Window functions
Window function
Background
The window function is a special class of built-in functions. Similar to the aggregation function, it also does calculations on multiple input rows to get a single data value. The difference is that the window function processes the input data within a specific window, rather than using the "group by" method. The data in each window can be sorted and grouped using the over() clause. The window function computes a separate value for each row, rather than computing one value for each group. This flexibility allows users to add additional columns to the select clause and further filter the result set. The window function can only appear in the select list and the outermost position of a clause. It takes effect at the end of the query, that is, after the join
, where
, and group by
operations are performed. The window function is often used to analyze trends, calculate outliers, and perform bucketing analyses on large-scale data.
Usage
Syntax of the window function:
function(args) OVER([partition_by_clause] [order_by_clause] [order_by_clause window_clause])

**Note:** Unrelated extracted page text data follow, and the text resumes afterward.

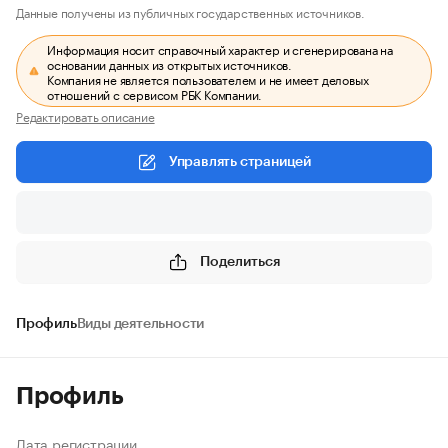
Данные получены из публичных государственных источников.
Информация носит справочный характер и сгенерирована на
основании данных из открытых источников.
Компания не является пользователем и не имеет деловых
отношений с сервисом РБК Компании.
Редактировать описание
Управлять страницей
Поделиться
Профиль
Виды деятельности
Профиль
Дата регистрации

partition_by_clause ::= PARTITION BY expr [, expr ...]
order_by_clause ::= ORDER BY expr [ASC | DESC] [, expr [ASC | DESC] ...]
Functions
Currently supported functions include:
- MIN(), MAX(), COUNT(), SUM(), AVG()
- FIRST_VALUE(), LAST_VALUE(), LEAD(), LAG()
- ROW_NUMBER(), RANK(), DENSE_RANK()
- CUME_DIST(), PERCENT_RANK(), QUALIFY()
- NTILE()
- VARIANCE(), VAR_SAMP(), STD(), STDDEV_SAMP(), COVAR_SAMP(), COVAR_POP(), CORR()
PARTITION BY clause
The Partition By clause is similar to Group By. It groups the input rows by one or more specified columns. Rows with the same value are grouped together.
ORDER BY clause
The Order By
clause is basically the same as the outer Order By
. It defines the order of the input rows. If Partition By
is specified, Order By
defines the order within each Partition grouping. The only difference is that Order By n
(n is a positive integer) in the OVER
clause is equivalent to no operation, whereas n
in the outer Order By
indicates sorting by the nth column.
Example:
This example shows adding an id column to the select list with values of 1, 2, 3, etc., sorted by the date_and_time
column in the events table.
SELECT row_number() OVER (ORDER BY date_and_time) AS id,
c1, c2, c3, c4
FROM events;
Window clause
The window clause is used to specify a range of rows for operations (the preceding and following rows based on the current row). It supports the following syntaxes: AVG(), COUNT(), FIRST_VALUE(), LAST_VALUE(), and SUM(). For MAX() and MIN(), the window clause can specify the start to UNBOUNDED PRECEDING
.
Syntax:
ROWS BETWEEN [ { m | UNBOUNDED } PRECEDING | CURRENT ROW] [ AND [CURRENT ROW | { UNBOUNDED | n } FOLLOWING] ]
Example:
Suppose we have the following stock data, the stock symbol is JDR, and the closing price is the daily closing price.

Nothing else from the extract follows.